Wound-induced protein kinase (WIPK) is a tobacco (Nicotiana tabacum) mitogen-activated protein kinase known to play an essential role in defense against wounding and pathogens, although its downstream targets have yet to be clarified. This study identified a gene encoding a protein of 648 amino acids, which directly interacts with WIPK, designated as N. tabacum WIPK-interacting factor (NtWIF). The N-terminal region with approximately 250 amino acids showed a high similarity to the plant-specific DNA binding domain, B3, but no other similarity with known proteins. The C terminus of approximately 200 amino acids appeared to be essential for the interaction with WIPK, and a Luciferase-reporter gene assay using Bright Yellow 2 cells indicated the full-length protein to possess trans-activation activity, located to the middle region of approximately 200 amino acids. In vitro phosphorylation assays indicated that WIPK efficiently phosphorylates the full-length protein and the N terminus but not the C terminus. When full-length NtWIF was coexpressed with WIPK in Bright Yellow 2 cells, the Luciferase transcriptional activity increased up to 5-fold that of NtWIF alone, whereas no effect was observed with a kinase-deficient WIPK mutant. Transcripts of NtWIF began to simultaneously accumulate with those of WIPK 30 min after wounding and 1 h after the onset of hypersensitive response upon tobacco mosaic virus infection. These results suggest that NtWIF is a transcription factor that is directly phosphorylated by WIPK, thereby being activated for transcription of target gene(s) involved in wound and pathogen responses.
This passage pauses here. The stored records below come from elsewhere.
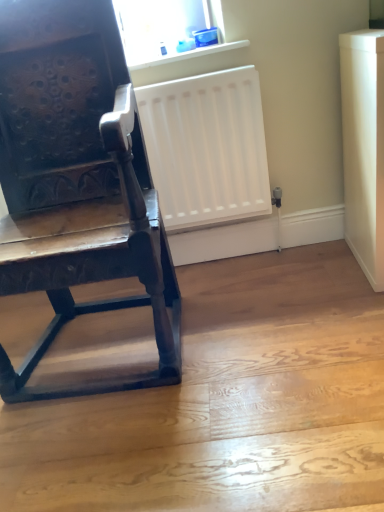 Question: Is dark wood chair at left wider than transparent plastic container at upper center?

Choices:
 (A) no
 (B) yes

Answer: (B)

Question: Does dark wood chair at left lie in front of transparent plastic container at upper center?

Choices:
 (A) yes
 (B) no

Answer: (A)

Question: Is dark wood chair at left facing away from transparent plastic container at upper center?

Choices:
 (A) no
 (B) yes

Answer: (A)

Question: Does dark wood chair at left have a larger size compared to transparent plastic container at upper center?

Choices:
 (A) yes
 (B) no

Answer: (A)

Question: From the image's perspective, is dark wood chair at left located above transparent plastic container at upper center?

Choices:
 (A) no
 (B) yes

Answer: (A)

Question: Is point (215, 45) closer or farther from the camera than point (145, 33)?

Choices:
 (A) farther
 (B) closer

Answer: (B)

Question: Is white plastic window sill at upper center wider or thinner than transparent plastic container at upper center?

Choices:
 (A) wide
 (B) thin

Answer: (A)

Question: Choose the correct answer: Is white plastic window sill at upper center inside transparent plastic container at upper center or outside it?

Choices:
 (A) outside
 (B) inside

Answer: (A)

Question: From the image's perspective, is white plastic window sill at upper center above or below transparent plastic container at upper center?

Choices:
 (A) above
 (B) below

Answer: (B)

Question: Is transparent plastic container at upper center spatially inside dark wood chair at left, or outside of it?

Choices:
 (A) outside
 (B) inside

Answer: (A)

Question: From the image's perspective, is transparent plastic container at upper center positioned above or below dark wood chair at left?

Choices:
 (A) above
 (B) below

Answer: (A)

Question: Is transparent plastic container at upper center taller or shorter than dark wood chair at left?

Choices:
 (A) tall
 (B) short

Answer: (B)

Question: Considering the positions of transparent plastic container at upper center and dark wood chair at left in the image, is transparent plastic container at upper center bigger or smaller than dark wood chair at left?

Choices:
 (A) big
 (B) small

Answer: (B)

Question: Considering the relative positions of dark wood chair at left and white plastic window sill at upper center in the image provided, is dark wood chair at left to the left or to the right of white plastic window sill at upper center?

Choices:
 (A) left
 (B) right

Answer: (A)

Question: In terms of height, does dark wood chair at left look taller or shorter compared to white plastic window sill at upper center?

Choices:
 (A) tall
 (B) short

Answer: (A) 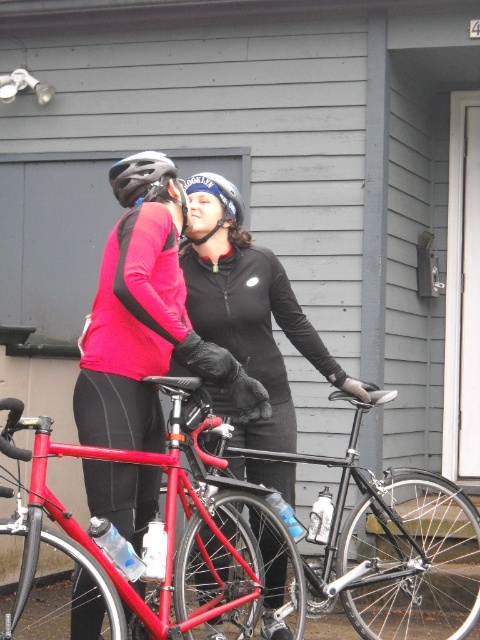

A hypersensitive response-induced ATPase associated with various cellular activities (AAA) protein from tobacco plants.

The hypersensitive response (HR) is one of the most critical defense systems in higher plants. In order to understand its molecular basis, we have screened tobacco genes that are transcriptionally activated during the early stage of the HR by the differential display method. Among six genes initially identified, one was found encoding a 57 kDa polypeptide with 497 amino acids not showing significant similarity to any reported proteins except for the AAA domain (ATPase associated with various cellular activities) spanning over 230 amino acids. The bacterially expressed protein exhibited ATP hydrolysis activity, and a green fluorescent protein-fusion protein localized in the cytoplasm of onion epidermis cells. The protein was subsequently designated as NtAAA1 (Nicotiana tabacum AAA1). NtAAA1 transcripts were induced 6 h after HR onset not only by TMV but also by incompatible Psuedomonas syringae, indicating that NtAAA1 is under the control of the N-gene with a common role in pathogen responses. Expression of NtAAA1 was induced by jasmonic acid and ethylene, but not by salicylic acid (SA). It also occurred at a high level in SA-deficient tobacco plants upon TMV infection. When NtAAA1 was silenced by the RNAi method, accumulation of transcripts for PR-1a significantly increased during the HR. Treatments with SA induced higher expression of PR-1a and acidic PR-2 in RNAi transgenic plants than in wild-type counterparts. These results suggest that NtAAA1 mitigates the SA signaling pathway, and therefore that NtAAA1 modulates the pathogen response of the host plants by adjusting the HR to an appropriate level.